If your employees travel for business in personal vehicles, and receive a car allowance, that allowance may violate California’s labor code. CA Labor Code, Section 2802(a), requires full coverage of all business vehicle costs. But standard car allowances are often not up to the job.
Most organizations pay mobile employees a flat car allowance because it’s conventional and easy. Car allowance programs originated as disguised compensation as an alternative to offering a company car. Now that so workers drive personal vehicles for their jobs, employees require robust reimbursement of vehicle expenses.

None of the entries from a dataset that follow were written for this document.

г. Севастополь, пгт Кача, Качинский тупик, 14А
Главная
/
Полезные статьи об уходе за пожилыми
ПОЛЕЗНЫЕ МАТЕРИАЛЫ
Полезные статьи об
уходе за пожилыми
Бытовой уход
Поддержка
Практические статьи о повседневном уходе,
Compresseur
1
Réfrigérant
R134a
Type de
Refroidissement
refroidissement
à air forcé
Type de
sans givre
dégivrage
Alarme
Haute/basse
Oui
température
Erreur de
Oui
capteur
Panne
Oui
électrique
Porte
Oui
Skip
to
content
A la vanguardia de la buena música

Inflation has increased many costs associated with vehicle ownership and use over time. Consequently, car allowances require timely adjustments to keep up with those vehicle costs. When was the last time your organization check to ensure that its car allowance was sufficient?

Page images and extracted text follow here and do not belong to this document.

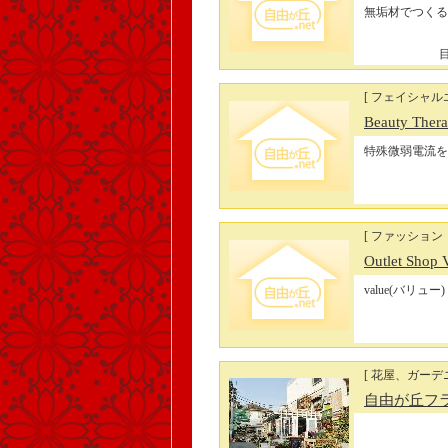
無垢材でつくる
目
[ フェイシャ
Beauty Ther
特殊微弱電流を
[ ファッショ
Outlet Shop 
value(バリュ
[ 花屋、ガーデ
自由が丘フ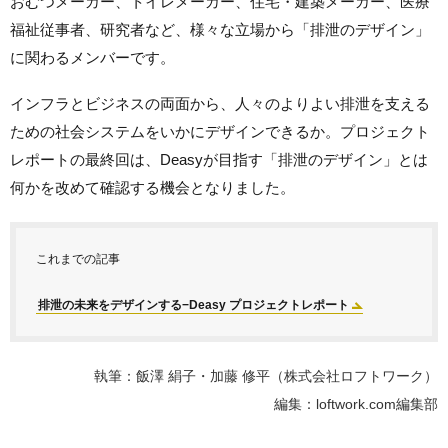
おむつメーカー、トイレメーカー、住宅・建築メーカー、医療
福祉従事者、研究者など、様々な立場から「排泄のデザイン」
に関わるメンバーです。
インフラとビジネスの両面から、人々のよりよい排泄を支える
ための社会システムをいかにデザインできるか。プロジェクト
レポートの最終回は、Deasyが目指す「排泄のデザイン」とは
何かを改めて確認する機会となりました。
これまでの記事
排泄の未来をデザインする−Deasy プロジェクトレポート
執筆：飯澤 絹子・加藤 修平（株式会社ロフトワーク）
編集：loftwork.com編集部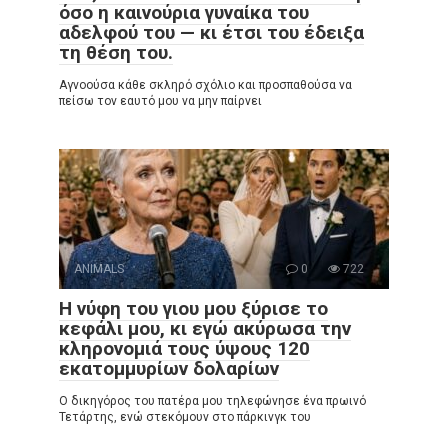
όσο η καινούρια γυναίκα του
αδελφού του — κι έτσι του έδειξα
τη θέση του.
Αγνοούσα κάθε σκληρό σχόλιο και προσπαθούσα να
πείσω τον εαυτό μου να μην παίρνει
ANIMALS
0
722
Η νύφη του γιου μου ξύρισε το
κεφάλι μου, κι εγώ ακύρωσα την
κληρονομιά τους ύψους 120
εκατομμυρίων δολαρίων
Ο δικηγόρος του πατέρα μου τηλεφώνησε ένα πρωινό
Τετάρτης, ενώ στεκόμουν στο πάρκινγκ του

No federal law requires employers to pay for employees’ business vehicle expenses – as long as these expenses do not reduce pay below minimum wage. State laws are a different matter. Several states, including California, Massachusetts, and Illinois, have developed expense indemnification codes designed to protect employees’ income. Employers that do not carefully abide by labor codes can end up incurring fines or lawsuits.
If you have employees in California, precede with extreme caution, when paying a flat, taxable car allowance. The cost of operating a vehicle in California is among the highest in the country. Our most recent survey found the average car allowance nationwide to be a bit under $600/month. A $600/month car allowance in California could pose serious problems.
Let’s realistically compare a mobile employee’s take-home pay with work expenses:
Employee A receives $600/month allowance, but nets $360 after taxes.
Drives 75 business miles a day or 1,500 business miles per month
Personal vehicle gets 25 mpg.
California gas prices average $4.80/gallon.
Are you sure their costs are covered?
The employee used in this example will incur $288 in monthly fuel costs alone! How far will the remaining $72 go to cover the employee’s other vehicle-related expenses? Auto insurance alone will eat up most, if not all, and depreciation is often the biggest expense. Did you factor that in?
Business vehicle expenses an allowance must cover under CA law:
You comply with the law by paying out more money each month, but each of the following approaches carries its own costly problems.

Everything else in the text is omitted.